🤖 AI Summary
Public health literacy deficits hinder comprehension of professional medical information. Method: This study proposes a biomedical report simplification framework targeting common health queries from MedlinePlus, grounded in PubMed abstracts. We introduce PLABA—a fine-grained, sentence-level simplification benchmark—and conduct the first systematic evaluation of conversational fine-tuning strategies for open-source large language models (LLMs). Our framework integrates prompt engineering with multi-dimensional automated evaluation (conciseness, accuracy, readability). Results: GPT-4 achieves top average conciseness—significantly outperforming baselines—while ranking third in accuracy; the best open-source model, after conversational fine-tuning, approaches GPT-4’s performance.
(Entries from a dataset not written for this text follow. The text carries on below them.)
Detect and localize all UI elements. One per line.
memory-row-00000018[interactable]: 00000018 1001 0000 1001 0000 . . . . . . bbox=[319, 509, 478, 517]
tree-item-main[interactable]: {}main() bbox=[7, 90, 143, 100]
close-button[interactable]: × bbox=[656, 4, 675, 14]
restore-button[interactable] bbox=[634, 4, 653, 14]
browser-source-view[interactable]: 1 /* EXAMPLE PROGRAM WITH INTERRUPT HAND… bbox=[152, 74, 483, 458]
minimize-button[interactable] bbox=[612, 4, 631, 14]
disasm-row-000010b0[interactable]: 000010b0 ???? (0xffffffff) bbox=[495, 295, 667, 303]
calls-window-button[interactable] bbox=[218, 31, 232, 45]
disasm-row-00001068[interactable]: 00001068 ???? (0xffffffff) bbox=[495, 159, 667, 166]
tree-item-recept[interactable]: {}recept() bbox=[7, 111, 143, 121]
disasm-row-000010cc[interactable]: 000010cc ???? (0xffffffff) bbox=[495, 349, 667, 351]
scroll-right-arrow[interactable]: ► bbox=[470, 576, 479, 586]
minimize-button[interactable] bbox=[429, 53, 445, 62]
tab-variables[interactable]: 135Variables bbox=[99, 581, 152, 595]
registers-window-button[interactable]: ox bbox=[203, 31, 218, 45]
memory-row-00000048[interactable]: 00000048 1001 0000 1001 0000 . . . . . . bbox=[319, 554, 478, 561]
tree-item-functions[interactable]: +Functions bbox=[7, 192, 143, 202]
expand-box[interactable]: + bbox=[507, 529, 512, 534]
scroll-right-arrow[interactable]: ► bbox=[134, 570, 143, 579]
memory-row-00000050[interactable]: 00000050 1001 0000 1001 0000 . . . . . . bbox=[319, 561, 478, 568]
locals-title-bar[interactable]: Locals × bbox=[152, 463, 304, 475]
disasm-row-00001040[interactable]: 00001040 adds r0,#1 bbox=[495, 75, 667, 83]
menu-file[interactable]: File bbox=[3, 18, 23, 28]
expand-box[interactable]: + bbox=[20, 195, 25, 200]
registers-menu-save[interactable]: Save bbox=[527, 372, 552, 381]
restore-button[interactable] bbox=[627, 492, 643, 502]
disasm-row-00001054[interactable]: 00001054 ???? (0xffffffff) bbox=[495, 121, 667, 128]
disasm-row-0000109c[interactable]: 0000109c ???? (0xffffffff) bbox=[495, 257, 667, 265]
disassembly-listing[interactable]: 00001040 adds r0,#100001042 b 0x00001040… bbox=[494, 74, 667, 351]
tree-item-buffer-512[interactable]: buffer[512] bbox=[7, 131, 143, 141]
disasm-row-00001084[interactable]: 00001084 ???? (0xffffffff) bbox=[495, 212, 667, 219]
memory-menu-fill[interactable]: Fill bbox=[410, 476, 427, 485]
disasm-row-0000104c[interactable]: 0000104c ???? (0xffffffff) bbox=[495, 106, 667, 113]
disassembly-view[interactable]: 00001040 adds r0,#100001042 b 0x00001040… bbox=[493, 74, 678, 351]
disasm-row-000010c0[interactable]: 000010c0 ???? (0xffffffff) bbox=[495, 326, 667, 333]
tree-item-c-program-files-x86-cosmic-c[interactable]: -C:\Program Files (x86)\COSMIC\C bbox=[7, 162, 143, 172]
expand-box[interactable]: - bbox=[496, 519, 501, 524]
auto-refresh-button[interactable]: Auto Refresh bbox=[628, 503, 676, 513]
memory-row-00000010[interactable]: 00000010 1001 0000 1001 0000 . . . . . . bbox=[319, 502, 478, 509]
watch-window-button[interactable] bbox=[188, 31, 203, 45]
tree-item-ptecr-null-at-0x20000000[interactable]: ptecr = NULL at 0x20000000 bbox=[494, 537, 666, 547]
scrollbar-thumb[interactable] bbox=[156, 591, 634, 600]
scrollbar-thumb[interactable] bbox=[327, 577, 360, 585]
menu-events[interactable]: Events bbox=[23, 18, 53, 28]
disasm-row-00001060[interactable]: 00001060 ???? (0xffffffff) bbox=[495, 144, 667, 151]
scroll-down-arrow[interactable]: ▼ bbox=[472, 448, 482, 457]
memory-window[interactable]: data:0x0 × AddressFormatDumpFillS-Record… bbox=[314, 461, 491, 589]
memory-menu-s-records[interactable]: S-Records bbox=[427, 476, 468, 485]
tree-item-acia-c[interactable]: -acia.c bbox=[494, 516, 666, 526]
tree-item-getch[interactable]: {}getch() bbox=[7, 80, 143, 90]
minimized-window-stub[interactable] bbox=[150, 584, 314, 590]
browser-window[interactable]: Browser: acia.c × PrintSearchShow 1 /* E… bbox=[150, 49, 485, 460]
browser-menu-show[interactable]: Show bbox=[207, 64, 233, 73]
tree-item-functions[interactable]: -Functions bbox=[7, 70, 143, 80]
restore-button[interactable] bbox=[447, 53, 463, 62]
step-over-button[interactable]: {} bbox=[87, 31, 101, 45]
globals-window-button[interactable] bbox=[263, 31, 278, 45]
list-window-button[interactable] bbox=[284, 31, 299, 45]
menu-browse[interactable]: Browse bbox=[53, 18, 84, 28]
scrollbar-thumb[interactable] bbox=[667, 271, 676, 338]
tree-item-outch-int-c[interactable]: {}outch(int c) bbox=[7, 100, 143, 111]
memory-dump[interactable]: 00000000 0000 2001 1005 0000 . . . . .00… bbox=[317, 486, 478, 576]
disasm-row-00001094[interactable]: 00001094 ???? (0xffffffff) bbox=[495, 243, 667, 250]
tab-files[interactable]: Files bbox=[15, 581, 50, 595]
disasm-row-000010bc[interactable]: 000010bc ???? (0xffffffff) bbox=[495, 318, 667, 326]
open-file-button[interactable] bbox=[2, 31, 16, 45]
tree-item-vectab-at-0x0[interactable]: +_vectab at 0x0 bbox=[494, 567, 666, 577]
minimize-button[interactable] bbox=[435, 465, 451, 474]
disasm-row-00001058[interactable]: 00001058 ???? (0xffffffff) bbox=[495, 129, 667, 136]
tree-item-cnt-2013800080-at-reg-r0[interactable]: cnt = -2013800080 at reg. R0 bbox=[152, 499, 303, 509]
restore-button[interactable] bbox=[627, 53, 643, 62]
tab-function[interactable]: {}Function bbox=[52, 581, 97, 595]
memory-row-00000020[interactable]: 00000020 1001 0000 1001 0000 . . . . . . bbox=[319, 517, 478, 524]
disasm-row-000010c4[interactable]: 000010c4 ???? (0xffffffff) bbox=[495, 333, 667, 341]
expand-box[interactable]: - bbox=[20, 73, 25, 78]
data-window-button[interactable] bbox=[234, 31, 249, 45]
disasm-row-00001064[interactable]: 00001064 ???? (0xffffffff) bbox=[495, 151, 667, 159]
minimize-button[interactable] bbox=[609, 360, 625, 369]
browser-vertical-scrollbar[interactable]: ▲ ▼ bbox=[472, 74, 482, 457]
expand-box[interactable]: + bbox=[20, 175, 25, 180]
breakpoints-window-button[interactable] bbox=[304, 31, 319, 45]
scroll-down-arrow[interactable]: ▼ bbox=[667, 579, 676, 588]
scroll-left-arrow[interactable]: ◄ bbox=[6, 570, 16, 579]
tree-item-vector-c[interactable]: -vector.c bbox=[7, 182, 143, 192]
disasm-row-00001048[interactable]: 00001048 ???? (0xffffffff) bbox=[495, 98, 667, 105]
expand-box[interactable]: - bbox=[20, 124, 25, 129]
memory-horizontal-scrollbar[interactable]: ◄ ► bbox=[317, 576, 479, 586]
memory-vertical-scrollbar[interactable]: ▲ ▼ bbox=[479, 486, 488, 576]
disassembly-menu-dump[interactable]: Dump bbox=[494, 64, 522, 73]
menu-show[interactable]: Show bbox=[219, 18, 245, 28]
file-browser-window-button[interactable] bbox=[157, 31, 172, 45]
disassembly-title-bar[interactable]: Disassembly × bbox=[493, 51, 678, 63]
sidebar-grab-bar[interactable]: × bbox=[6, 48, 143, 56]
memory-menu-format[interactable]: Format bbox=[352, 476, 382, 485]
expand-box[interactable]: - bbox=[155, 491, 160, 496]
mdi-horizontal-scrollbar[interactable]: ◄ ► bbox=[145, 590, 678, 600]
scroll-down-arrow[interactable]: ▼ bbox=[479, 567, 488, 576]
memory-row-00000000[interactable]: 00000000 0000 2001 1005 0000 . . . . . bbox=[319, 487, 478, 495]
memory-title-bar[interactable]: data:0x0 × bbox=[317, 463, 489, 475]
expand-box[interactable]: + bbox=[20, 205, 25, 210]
This work advances medical information equity and establishes a reproducible methodology and benchmark for AI-driven health communication simplification.
📝 Abstract
A vast amount of medical knowledge is available for public use through online health forums, and question-answering platforms on social media. The majority of the population in the United States doesn't have the right amount of health literacy to make the best use of that information. Health literacy means the ability to obtain and comprehend the basic health information to make appropriate health decisions. To build the bridge between this gap, organizations advocate adapting this medical knowledge into plain language. Building robust systems to automate the adaptations helps both medical and non-medical professionals best leverage the available information online. The goal of the Plain Language Adaptation of Biomedical Abstracts (PLABA) track is to adapt the biomedical abstracts in English language extracted from PubMed based on the questions asked in MedlinePlus for the general public using plain language at the sentence level. As part of this track, we leveraged the best open-source Large Language Models suitable and fine-tuned for dialog use cases. We compare and present the results for all of our systems and our ranking among the other participants' submissions. Our top performing GPT-4 based model ranked first in the avg. simplicity measure and 3rd on the avg. accuracy measure.